The Loda Laboratory is broadly focused on identifying the causes and drivers of prostate cancer through the study of cellular metabolism and cell cycle control. Our approach to research originates from unresolved pathogenetic mechanisms of disease and extends to explore at the “clinical” level an unproven assumption. If there is reason to believe that a given theory may have an impact on clinical care, we take back to the lab the specific biological problem and attempt to solve it at the bench. The hope being to eventually bring it back to the clinical arena, this time with a proven mechanism and hopefully with potential novel therapeutic avenues to explore.
Specifically, the Loda Lab seeks to determine the molecular underpinnings that link metabolic syndrome and biologically aggressive prostate cancer. Dr. Loda is a molecular pathologist by training, and has assembled a multidisciplinary team of molecular and cell biologists, molecular genetic epidemiologists, metabolomics experts, in vivo imagers and bioinformaticists to study metabolic alterations in prostate cancer. We interrogate cell lines for biochemical questions, but also use genetically engineered mouse models and apply bioinformatically-generated signatures to large cohorts of human databases. Our team has recently developed a method to perform metabolic profiling in formalin-fixed, paraffin embedded tissue. We also utilize ex vivo organotypic cultures of human prostate cancers to test their response to inhibitors of lipogenesis.
Metabolism and prostate cancer
Genetic alterations in cancer define specific metabolic pathways that support their survival and growth. Thus, simultaneous targeting of selected metabolic enzymes and “driving” oncogenes may be cancer cell-selective. We discovered that USP2a stabilizes fatty acid synthase (FASN) by preventing its degradation and showed that FASN is a metabolic oncogene. This was the first report of a metabolic oncogene in prostate cancer. Significant interactions between body mass index, FASN polymorphisms and FASN expression suggest FASN as a potential link between obesity and poor prostate cancer outcome, raising the possibility that FASN inhibition could reduce PCa-specific mortality, particularly in overweight men. We found that the energy sensor AMPK, a master regulator of metabolism, represents an ideal target in prostate cancer. Fatty acid synthesis is required at the G2/M, represents a novel “lipogenic checkpoint” and may be therapeutically exploited with FASN inhibitors or AMPK activators. We have developed a method to perform metabolic profiling in formalin-fixed, paraffin embedded tissue.

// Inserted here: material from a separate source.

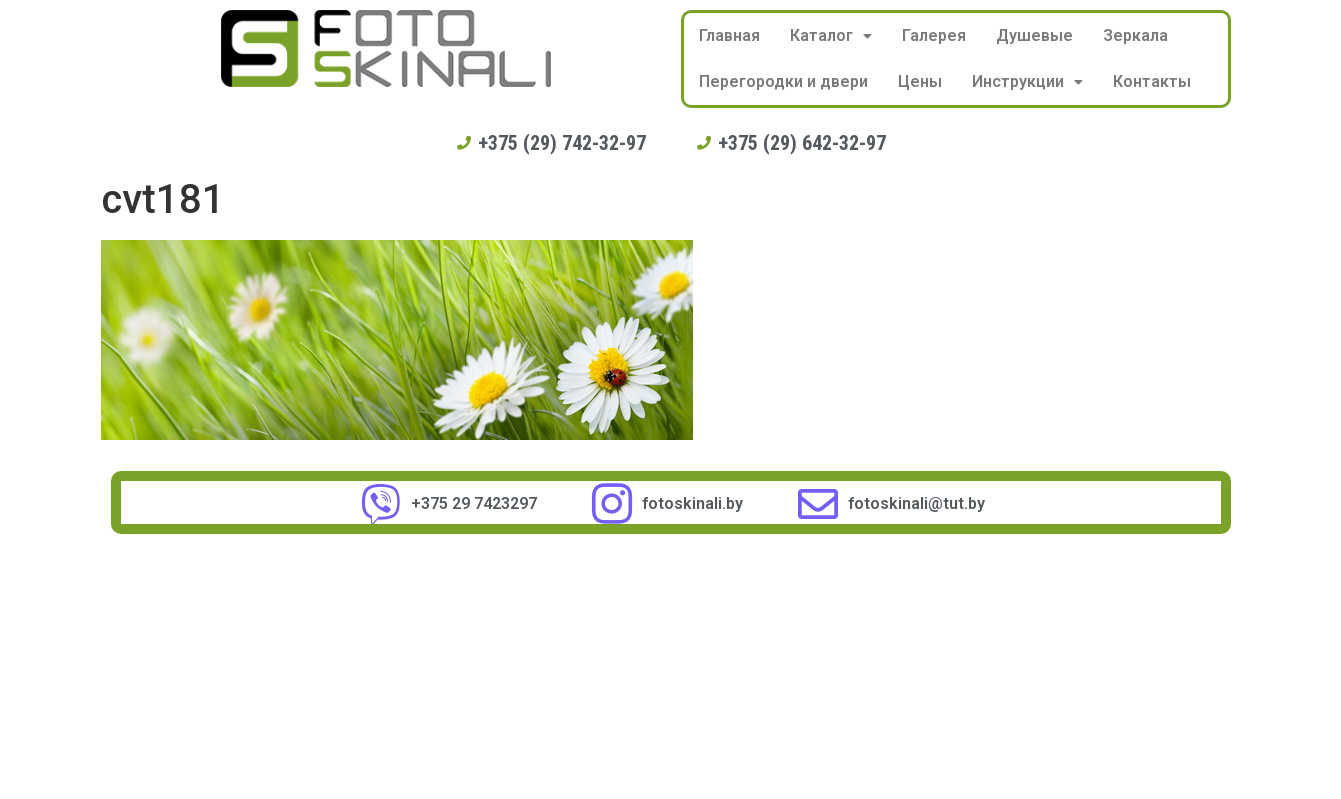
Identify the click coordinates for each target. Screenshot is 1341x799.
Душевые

Role of de-ubiquitinating enzymes in prostate cancer
Dr. Loda’s first RO1 aimed at the identification of de-ubiquitinating enzymes expressed in prostate cancer and their targets. As mentioned above, we discovered that USP2a binds to and stabilizes fatty acid synthase (FASN) by preventing its degradation. We demonstrated that USP2a behaves as an oncogene in prostate cancer and that it enhances c-Myc expression via the modulation of specific subsets of microRNAs. We discovered that USP2a localizes to early endosomes antagonizing EGFR endocytosis. This could be exploited therapeutically in cancers over-expressing EGFR
Cell cycle regulation in cancer
We have been interested in the dissection of the pathways leading to altered cell cycle regulation in human solid tumors. We were the first to discover a tumor-specific proteolytic mechanism targeting p27 in colon tumors and establishing the loss of this cyclin-dependent kinase inhibitor as a powerful prognostic maker in many human cancers. More recently, we discovered a novel metabolic (“lipogenic”) G2/M checkpoint that can be exploited therapeutically. We showed that the inhibition of fatty acid synthesis arrested the cells at G2/M despite the presence of abundant fatty acids in the media. Our results suggest that de novo lipogenesis is essential for cell cycle completion.
Methods in molecular pathology to classify prostate cancer
We have developed, pioneered and disseminated several techniques in molecular pathology including multiplexed immunohistochemistry and in situ hybridization, de-convolution by spectral imaging and subsequent bioinformatics analysis, ex vivo tumor organotypic culture method to investigate antitumoral pharmacological properties that preserves the original cancer microenvironment, to the discovery of p63 as a diagnostic marker used in prostate cancer diagnosis, to the landscape of genomic alterations in prostate cancer as a co-leader of the Prostate TCGA Consortium and the molecular landscape of tumor stroma in prostate cancer
In collaboration with colleagues at both DFCI and the Harvard T.H. Chan School of Public Health, the Loda Lab is at the forefront of molecular pathology in prostate cancer. Through the study of human tumors, transgenic mice, cell lines, and genomics, our overarching aim is to identify the key mediators of prostate cancer.